Connor paced down the main hall and across his living room.
“You still there?”
“Thinking.” He rounded the kitchen’s center island, then retraced his steps. “What else does he have going on around Miramar?”
“Okay, that I can work with. Hold on.” There followed several minutes of furious typing. Then, “Lots of activity, this guy. He thinks this activity is hidden. You meet this Hammond fellow, you tell him to hide better next time.”
“What?”
“Oh, yeah. This company owns another, and that company has permit requests, okay, so many. Two new hotels, one oceanfront and a big development inland. Complex with name of Rancho Santa Maria. Hotel spa. Two hundred houses. Big.”
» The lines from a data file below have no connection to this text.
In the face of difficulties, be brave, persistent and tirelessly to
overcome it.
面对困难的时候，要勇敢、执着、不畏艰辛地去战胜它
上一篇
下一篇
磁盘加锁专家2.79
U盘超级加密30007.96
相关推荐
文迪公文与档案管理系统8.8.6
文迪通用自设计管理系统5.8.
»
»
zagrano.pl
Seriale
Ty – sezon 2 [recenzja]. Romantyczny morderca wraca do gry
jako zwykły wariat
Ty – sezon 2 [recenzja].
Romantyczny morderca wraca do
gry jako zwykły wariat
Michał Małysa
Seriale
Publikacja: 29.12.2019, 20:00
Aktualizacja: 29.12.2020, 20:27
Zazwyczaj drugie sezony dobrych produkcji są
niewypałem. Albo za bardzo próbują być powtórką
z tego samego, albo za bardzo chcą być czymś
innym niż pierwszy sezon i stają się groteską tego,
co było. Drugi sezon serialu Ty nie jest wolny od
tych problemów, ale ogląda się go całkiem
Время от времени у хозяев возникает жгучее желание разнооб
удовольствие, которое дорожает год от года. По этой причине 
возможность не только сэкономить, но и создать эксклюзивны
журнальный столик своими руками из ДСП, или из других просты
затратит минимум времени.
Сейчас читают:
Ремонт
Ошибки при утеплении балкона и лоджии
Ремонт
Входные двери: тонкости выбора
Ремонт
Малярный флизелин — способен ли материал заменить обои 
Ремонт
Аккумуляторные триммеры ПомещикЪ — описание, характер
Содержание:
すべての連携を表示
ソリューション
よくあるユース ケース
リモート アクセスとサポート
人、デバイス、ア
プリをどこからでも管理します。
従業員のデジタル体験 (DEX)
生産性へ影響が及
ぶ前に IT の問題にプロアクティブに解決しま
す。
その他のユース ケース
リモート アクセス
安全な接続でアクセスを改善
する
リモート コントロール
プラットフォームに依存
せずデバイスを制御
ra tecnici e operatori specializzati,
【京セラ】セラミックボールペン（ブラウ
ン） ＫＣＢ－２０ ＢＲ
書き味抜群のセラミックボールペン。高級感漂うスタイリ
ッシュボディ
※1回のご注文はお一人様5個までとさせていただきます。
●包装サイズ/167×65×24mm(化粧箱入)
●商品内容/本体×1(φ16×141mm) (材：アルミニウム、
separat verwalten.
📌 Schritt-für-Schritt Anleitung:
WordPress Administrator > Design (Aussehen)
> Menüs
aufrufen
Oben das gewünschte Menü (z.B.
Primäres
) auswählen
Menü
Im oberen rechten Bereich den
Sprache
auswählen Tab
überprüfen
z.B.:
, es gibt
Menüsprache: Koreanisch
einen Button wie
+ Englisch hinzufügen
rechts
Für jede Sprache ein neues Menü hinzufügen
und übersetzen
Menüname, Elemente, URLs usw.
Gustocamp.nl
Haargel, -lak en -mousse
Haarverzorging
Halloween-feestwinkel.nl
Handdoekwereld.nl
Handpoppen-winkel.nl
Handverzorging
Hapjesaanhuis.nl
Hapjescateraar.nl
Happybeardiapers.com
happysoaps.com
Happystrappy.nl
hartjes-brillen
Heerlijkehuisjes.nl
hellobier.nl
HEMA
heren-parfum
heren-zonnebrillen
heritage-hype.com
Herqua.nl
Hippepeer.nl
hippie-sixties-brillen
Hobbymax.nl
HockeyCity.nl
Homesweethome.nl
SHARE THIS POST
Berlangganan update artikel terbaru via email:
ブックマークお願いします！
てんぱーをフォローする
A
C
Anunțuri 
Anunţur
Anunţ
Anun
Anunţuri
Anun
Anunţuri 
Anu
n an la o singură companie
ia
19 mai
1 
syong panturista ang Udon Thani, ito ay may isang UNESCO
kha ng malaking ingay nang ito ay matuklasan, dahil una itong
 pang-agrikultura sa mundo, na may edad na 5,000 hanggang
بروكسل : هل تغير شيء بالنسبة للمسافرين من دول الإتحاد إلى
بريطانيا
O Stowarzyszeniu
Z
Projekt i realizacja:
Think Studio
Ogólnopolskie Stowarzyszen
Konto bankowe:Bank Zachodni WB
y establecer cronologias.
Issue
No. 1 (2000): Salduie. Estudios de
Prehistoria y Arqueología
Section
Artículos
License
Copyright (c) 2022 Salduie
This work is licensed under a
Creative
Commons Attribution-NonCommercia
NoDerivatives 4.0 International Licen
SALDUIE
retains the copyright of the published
Connor felt a subtle adrenaline rush. It was nothing like the nuclear high he experienced on his bike, or before the first take of a new film project. This was a different sensation, something so unique it took him a moment to fashion a name. He was moving toward an answer to the core mystery plaguing Sylvie. He was doing right by a good woman, a lady who deserved better. Connor said, “Tell our guy you just earned your check.”
“That’s all you need?”
“Oh, no. We’re just getting started.”
“Then you make a terrible negotiator, saying that now.” But he sounded like he was enjoying the exchange. “Me, I listen to clock. It says, ticking.”
CHAPTER 46
Sylvie passed the next three days wrestling with a dilemma. She was tempted to retreat into the sort of haze that her father had lived in much of his life. Throughout her teenage years, as Sylvie had gradually taken on more and more responsibility for structuring their home and lives, she had often accused him of living in a blind bubble of his own making. But now, she thought that perhaps she had gotten it completely wrong. Maybe there was a point beyond which an individual simply could not cope, and her father’s tolerance level for crises had simply been lower than most people’s. Whatever the reason, his response to the bad times had been to immerse himself in his work. But instead of using his art to express his anger and frustration, as did so many of his fellow artists, he used his palette to heal his heart. Sylvie wished she could speak with him now, discuss the clarity that had come through her current impasse. No doubt her father would have enjoyed hearing her apologize. He relished anything that closed a distance between them. He would have heard her out and said something about how much he admired her. Then they would have selected an album, and their home would again be filled with the smooth sounds of swing.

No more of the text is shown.